Web 
With Chrome and ChromeOS 128, a new and powerful way of creating web apps for ChromeOS (and in the future, cross-platform apps) has emerged: Isolated Web Apps (IWAs).
IWAs introduce a novel approach to the security and installation of web apps. Unlike Progressive Web Apps—which are primarily websites—Isolated Web Apps are signed and versioned web bundles containing all the code within them and are designed to work independently of any web server.
However, this model presents a challenge not faced by current web apps: the proper management of signing keys. Since the Web Bundle ID of an Isolated Web App is directly derived from the key used for signing the web bundle, reusing one key to identify multiple apps is not feasible. Additionally, if the key is compromised, it becomes a troublesome situation as changing the Web Bundle ID essentially creates a new app that does not override the old one and cannot be distributed as an update. Methods to resolve this by rebinding the bundle ID to another key are planned but should be considered a last resort rather than a regular key rotation practice.

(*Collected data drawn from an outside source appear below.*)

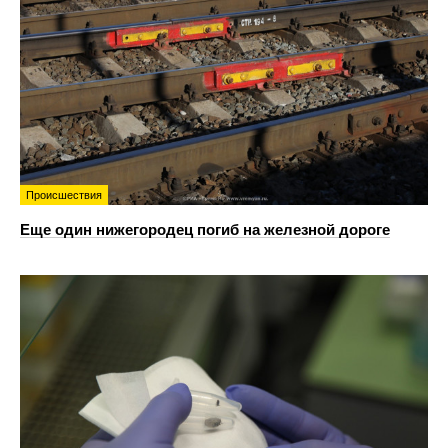
Происшествия
Еще один нижегородец погиб на железной дороге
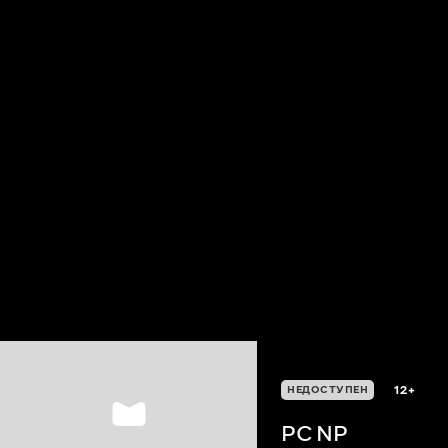
12+
НЕДОСТУПЕН
PC NP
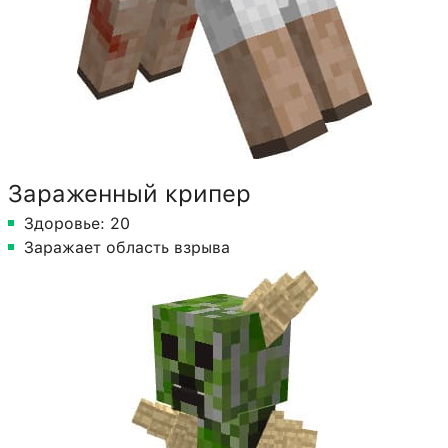
Зараженный крипер
Здоровье: 20
Заражает область взрыва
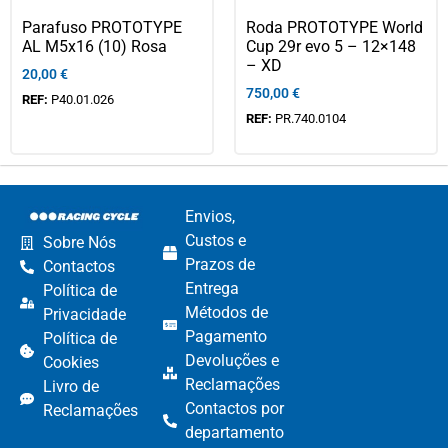
Parafuso PROTOTYPE
Roda PROTOTYPE World
AL M5x16 (10) Rosa
Cup 29r evo 5 – 12×148
– XD
20,00
€
750,00
€
REF:
P40.01.026
REF:
PR.740.0104
Envios,
Custos e
Sobre Nós
Prazos de
Contactos
Entrega
Política de
Métodos de
Privacidade
Pagamento​
Política de
Devoluções e
Cookies
Reclamações​
Livro de
Contactos por
Reclamações
departamento​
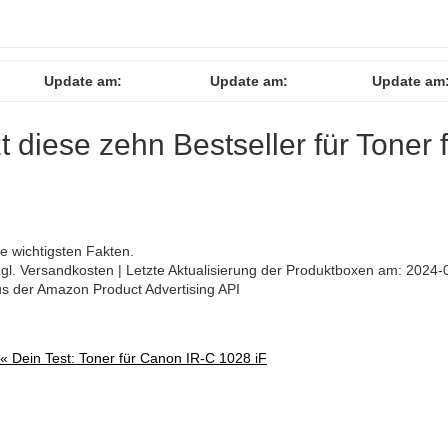
Update am:
Update am:
Update am
zt diese zehn Bestseller für Toner 
ie wichtigsten Fakten.
 zzgl. Versandkosten | Letzte Aktualisierung der Produktboxen am: 2024-
aus der Amazon Product Advertising API
 «
Dein Test: Toner für Canon IR-C 1028 iF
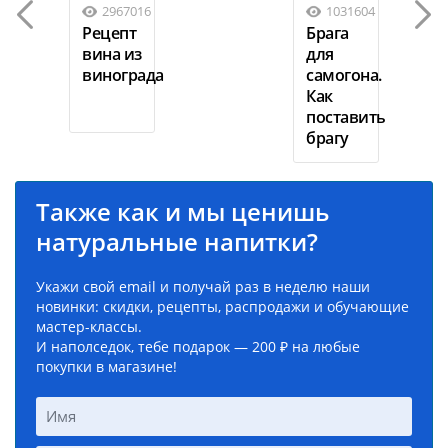
2967016
1031604
Рецепт
Брага
вина из
для
винограда
самогона.
Как
поставить
брагу
Также как и мы ценишь
натуральные напитки?
Укажи свой email и получай раз в неделю наши
новинки: скидки, рецепты, распродажи и обучающие
мастер-классы.
И наполседок, тебе подарок — 200 ₽ на любые
покупки в магазине!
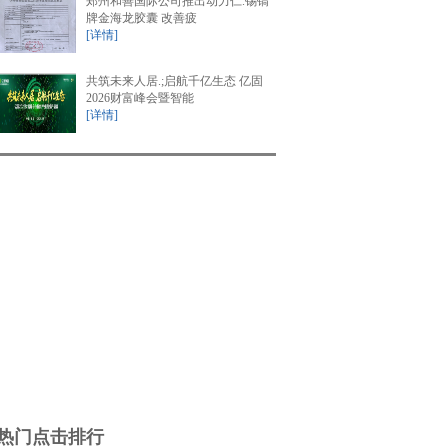
郑州和善国际公司推出动力仁.锡镐
牌金海龙胶囊 改善疲
[详情]
共筑未来人居.;启航千亿生态 亿固
2026财富峰会暨智能
[详情]
热门点击排行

Effective Key Management Systems—ideally those that do not allow the retrieval of private keys—can be invaluable in this endeavor. The wbn-sign NPM package and its integrations in webbundle-webpack-plugin and rollup-plugin-webbundle, which provide end-to-end signing of web bundles, demonstrate the necessary functionality. They can be utilized by implementing wbn-sign’s ISigningStrategy interface with methods for signing and retrieving a public key. The GCPWbnSigner class from the wbn-sign-gcp-kms NPM package serves as an example of doing this by leveraging GCP KMS signing features. You can find its sample integration with a webpack-based IWA build workflow in the Web Smart Card API Demo project.
If you are unfamiliar with Isolated Web Apps, please refer to the getting started guide. Try to use the above tools to integrate your app signing with your preferred KMS!